## WHAT THE TASK ASKS
Where in the records does the word "pour" appear? Copy each line that holds it.

▶

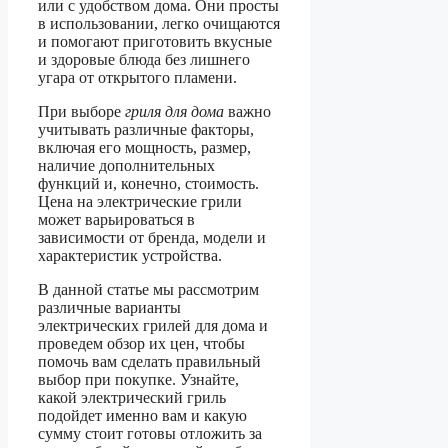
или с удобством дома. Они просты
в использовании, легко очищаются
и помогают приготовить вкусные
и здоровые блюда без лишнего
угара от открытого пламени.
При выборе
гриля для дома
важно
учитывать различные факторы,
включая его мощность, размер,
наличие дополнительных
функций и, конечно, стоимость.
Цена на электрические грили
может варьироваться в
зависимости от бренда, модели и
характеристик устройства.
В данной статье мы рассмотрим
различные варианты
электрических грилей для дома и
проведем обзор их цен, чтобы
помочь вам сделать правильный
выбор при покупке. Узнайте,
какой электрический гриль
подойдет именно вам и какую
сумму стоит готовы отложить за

◀
▶

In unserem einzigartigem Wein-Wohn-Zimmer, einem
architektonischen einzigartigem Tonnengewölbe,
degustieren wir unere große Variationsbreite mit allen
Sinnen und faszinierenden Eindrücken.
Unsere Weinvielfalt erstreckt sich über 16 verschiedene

◀
▶

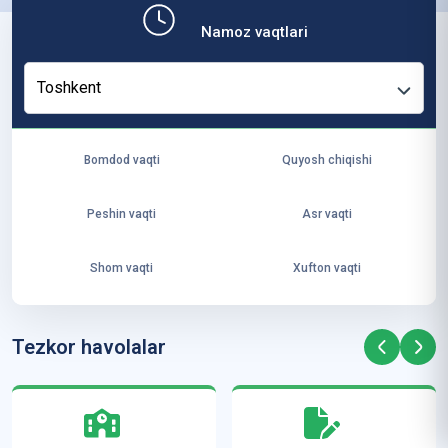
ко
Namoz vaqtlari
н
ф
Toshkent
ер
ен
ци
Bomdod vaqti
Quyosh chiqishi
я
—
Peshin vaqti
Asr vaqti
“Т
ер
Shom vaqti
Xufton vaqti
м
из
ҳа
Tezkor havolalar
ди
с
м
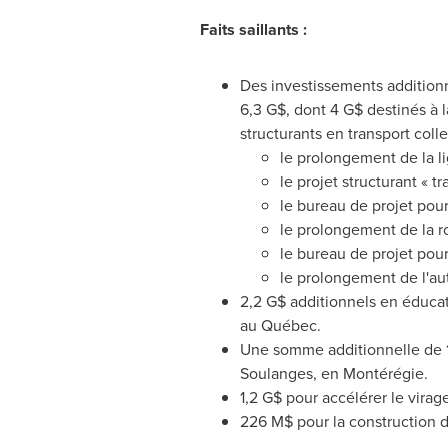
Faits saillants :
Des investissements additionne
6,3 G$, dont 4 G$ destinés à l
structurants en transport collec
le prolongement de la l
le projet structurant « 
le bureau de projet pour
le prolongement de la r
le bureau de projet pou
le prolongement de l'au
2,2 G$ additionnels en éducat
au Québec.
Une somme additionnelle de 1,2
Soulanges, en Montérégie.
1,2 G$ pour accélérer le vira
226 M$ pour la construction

◀

## YOUR SOLUTION
le bureau de projet pour
1,2 G$ pour accélérer le vira
226 M$ pour la construction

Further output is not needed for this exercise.